In this study, subtyping of dietary behaviour in overweight or obese individuals identified three latent classes (healthy eaters, irregular unhealthy eaters, and emotional eaters). Moreover, we identified a significant association between emotional eating and a higher BMI, waist circumference, and body fat percentage. Importantly, emotional eaters also had a higher prevalence of metabolic syndrome.
Despite their different dietary profiles, subjects in classes 1 and 2 showed no significant differences in cardiometabolic risk factors except for GGT. This might reflect similar distributions of age, sex, and underlying disease. Irregular unhealthy eaters were more likely to have irregular meals, dine out, and consume alcohol (which might explain the increased GGT in this group). In contrast, classes 2 and 3 had similar dietary behaviour patterns, except for emotional eating, which might have contributed to their higher rates of binge eating, irregular meals, and frequent snacking, which in turn could lead a higher BMI and a higher likelihood of metabolic syndrome.
Emotional eating can be defined as eating in response to negative emotions or stress and is one of the many causes for weight gain or regaining weight after dieting.29 It is known that stress and negative emotions can lead to a higher intake of palatable energy-dense foods, such as chocolate, cakes, biscuits, pizzas, hamburgers, French fries, and sausages.30 In a study performed in the Netherlands, emotional eating was found to be a mediator between depression and 5-year weight gain in mothers.31 In that study, depressive symptoms were associated with higher rates of emotional eating, which resulted in an increase in BMI independent of depressive symptoms.
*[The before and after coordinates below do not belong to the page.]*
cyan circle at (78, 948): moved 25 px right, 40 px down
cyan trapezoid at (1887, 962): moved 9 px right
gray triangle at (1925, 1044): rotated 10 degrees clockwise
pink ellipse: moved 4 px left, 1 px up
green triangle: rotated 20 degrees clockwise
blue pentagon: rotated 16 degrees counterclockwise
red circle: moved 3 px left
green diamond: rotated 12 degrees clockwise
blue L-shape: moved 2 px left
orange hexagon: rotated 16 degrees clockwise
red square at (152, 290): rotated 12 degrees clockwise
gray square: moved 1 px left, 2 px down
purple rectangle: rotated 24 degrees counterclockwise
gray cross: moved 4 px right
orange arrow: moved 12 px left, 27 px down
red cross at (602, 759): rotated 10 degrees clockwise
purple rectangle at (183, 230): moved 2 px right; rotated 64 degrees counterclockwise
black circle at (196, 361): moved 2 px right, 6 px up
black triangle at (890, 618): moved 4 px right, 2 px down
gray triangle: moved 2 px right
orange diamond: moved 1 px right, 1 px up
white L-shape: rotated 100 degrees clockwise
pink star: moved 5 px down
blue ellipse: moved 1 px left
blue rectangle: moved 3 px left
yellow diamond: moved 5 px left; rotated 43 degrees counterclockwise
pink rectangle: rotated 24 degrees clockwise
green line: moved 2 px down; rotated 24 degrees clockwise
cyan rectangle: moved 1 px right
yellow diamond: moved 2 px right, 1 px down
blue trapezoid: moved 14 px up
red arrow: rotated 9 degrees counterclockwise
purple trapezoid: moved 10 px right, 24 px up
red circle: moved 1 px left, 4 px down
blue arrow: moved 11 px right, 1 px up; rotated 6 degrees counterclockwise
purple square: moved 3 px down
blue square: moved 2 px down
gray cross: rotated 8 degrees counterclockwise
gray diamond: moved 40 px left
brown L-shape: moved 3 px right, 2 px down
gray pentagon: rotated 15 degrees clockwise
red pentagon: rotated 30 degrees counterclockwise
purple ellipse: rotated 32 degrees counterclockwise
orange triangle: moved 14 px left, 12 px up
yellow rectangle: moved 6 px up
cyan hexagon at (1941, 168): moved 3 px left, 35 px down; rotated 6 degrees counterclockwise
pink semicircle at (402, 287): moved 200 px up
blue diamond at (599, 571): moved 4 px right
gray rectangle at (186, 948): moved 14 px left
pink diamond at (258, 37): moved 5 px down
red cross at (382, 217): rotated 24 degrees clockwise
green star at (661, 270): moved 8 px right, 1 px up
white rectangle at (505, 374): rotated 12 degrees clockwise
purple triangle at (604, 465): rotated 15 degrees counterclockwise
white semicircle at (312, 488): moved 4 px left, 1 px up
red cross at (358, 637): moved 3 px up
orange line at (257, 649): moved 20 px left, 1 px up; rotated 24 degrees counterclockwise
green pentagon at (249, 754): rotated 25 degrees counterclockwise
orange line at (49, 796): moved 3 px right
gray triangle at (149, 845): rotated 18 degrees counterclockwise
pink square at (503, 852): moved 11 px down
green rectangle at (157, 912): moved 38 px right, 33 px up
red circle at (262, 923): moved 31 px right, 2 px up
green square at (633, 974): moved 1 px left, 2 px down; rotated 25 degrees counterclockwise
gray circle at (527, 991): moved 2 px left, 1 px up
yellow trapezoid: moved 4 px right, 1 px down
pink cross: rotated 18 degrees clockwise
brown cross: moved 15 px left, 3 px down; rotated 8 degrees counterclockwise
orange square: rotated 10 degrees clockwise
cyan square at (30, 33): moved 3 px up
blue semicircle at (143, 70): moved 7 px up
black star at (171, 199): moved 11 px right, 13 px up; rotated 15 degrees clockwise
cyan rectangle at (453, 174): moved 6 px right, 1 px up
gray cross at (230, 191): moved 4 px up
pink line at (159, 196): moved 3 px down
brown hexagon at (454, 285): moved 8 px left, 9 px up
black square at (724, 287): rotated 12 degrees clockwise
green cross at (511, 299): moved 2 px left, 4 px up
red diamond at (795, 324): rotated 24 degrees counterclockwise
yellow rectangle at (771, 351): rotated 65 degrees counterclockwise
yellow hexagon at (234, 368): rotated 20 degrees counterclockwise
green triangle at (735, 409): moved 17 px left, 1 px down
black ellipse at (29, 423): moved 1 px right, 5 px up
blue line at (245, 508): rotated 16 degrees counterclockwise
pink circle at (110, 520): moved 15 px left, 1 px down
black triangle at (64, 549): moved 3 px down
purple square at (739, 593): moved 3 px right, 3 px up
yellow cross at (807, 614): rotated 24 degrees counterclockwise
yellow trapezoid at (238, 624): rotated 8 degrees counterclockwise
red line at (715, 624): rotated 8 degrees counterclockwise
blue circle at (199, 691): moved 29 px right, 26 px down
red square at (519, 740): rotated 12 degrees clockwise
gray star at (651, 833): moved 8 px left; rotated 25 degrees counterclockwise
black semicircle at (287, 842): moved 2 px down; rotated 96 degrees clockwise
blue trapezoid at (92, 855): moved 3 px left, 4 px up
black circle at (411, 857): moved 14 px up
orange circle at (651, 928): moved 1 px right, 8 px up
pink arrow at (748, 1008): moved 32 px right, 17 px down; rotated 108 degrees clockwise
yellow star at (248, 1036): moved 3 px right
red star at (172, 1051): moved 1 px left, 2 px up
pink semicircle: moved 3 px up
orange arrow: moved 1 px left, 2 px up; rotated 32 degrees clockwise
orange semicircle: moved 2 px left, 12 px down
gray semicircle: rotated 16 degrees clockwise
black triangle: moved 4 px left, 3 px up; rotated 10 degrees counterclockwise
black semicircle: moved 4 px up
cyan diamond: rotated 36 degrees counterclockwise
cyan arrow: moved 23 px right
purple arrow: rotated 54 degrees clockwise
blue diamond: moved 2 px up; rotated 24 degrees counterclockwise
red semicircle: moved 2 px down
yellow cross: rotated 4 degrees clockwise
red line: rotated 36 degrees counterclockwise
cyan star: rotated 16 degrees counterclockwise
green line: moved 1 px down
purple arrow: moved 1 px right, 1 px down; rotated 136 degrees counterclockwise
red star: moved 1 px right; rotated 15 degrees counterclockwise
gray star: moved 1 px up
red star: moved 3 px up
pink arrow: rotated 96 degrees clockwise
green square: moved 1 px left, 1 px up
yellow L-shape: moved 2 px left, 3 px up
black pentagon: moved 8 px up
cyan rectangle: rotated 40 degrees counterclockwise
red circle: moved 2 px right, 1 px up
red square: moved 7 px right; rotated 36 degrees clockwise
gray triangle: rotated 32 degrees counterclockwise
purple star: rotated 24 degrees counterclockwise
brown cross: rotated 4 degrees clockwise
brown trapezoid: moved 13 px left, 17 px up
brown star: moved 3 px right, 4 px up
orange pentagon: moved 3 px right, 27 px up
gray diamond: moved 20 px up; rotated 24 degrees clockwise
Emotional eating is also closely associated with insufficient sleep and poor sleep quality.29 Insufficient sleep can cause more negative emotions and interferes with regulation of emotion through neurobiological, cognitive, and behavioural pathways. Therefore, identifying the subtype of obesity, such as emotional eating, can facilitate tailored treatment, such as training in emotional regulation skills or improving other lifestyle factors such as sleep.
The cross-sectional nature of this study meant that we could not detect a difference in the baseline cardiometabolic risk factors between subjects with healthy dietary behaviours and those with unhealthy behaviours (classes 1 and 2). However, it was worthwhile to subtype the group with irregular unhealthy dietary behaviour for the purposes of prediction and intervention. Several studies have suggested that an unhealthy dietary pattern can lead to increased weight, BMI, and waist circumference32,33 and that this group of patients might achieve greater weight loss if they receive more tailored interventions targeting multiple health behaviours rather than strategies that target a single behaviour.34
To our knowledge, this is the first study in Korea that has used LCA to classify dietary behaviour and explore its association with metabolic syndrome in overweight or obese adults. Dietary behaviours are highly inter-related, often concurrent, and affected by a complex interplay of multiple risk factors, including socioeconomic status and other health-related behaviours. LCA can address the complexity of dietary behaviour and capture meaningful key patterns.27
Logistic regression analysis of metabolic syndrome and LCA-derived emotional eating showed significant associations but not when irregular unhealthy eaters were compared with relatively healthy eaters, indicating that some components of dietary behaviour have a greater effect than others.
The findings of this study suggest a practical approach for identifying different phenotypes among individuals who are overweight or obese. Emotional eaters should be prioritised for emotional regulation and encouragement of emotional well-being. A recent review suggested that mindfulness and meditation have the potential to decrease emotional eating.35
According to the American Heart Association, the timing and frequency of meals is also important in the management of cardiometabolic risk factors.36 Regular meals with avoidance of late-night snacking can attenuate the risk of heart disease and diabetes mellitus. In this regard, identifying individuals with unhealthy dietary behaviours, such as irregular mealtimes or frequent snacking (class 2), and managing them with the focus on eating patterns might help achieve a healthy cardiometabolic profile as well as effective weight reduction.
This study has several limitations. First, it was not possible to use a validated dietary questionnaire because the study was based on a retrospective review of medical charts. Second, categorising the components of the dietary behaviour questionnaire into nine items could be considered subjective; however, we attempted to offset this problem by referencing a dietary pattern evaluation tool devised for Koreans.22 Third, the questionnaire used in the study was self-administered, which might have introduced a degree of reporting bias. Fourth, the study data were obtained from a single hospital weight management clinic and might not be generalisable to other populations. Dietary behaviours can be influenced by sex, age, and socioeconomic factors.37 Neither sex-specific nor age-specific LCA could be performed in this study because of the relatively small number of patients enrolled after exclusion of those with missing data.
Despite its drawbacks, this study shows that subtyping obesity-related dietary behaviours could be a guide to prioritising the components that should be put in place for tailored cognitive behavioural therapy. Further rigorous research is needed for these interventions to be effective in weight management.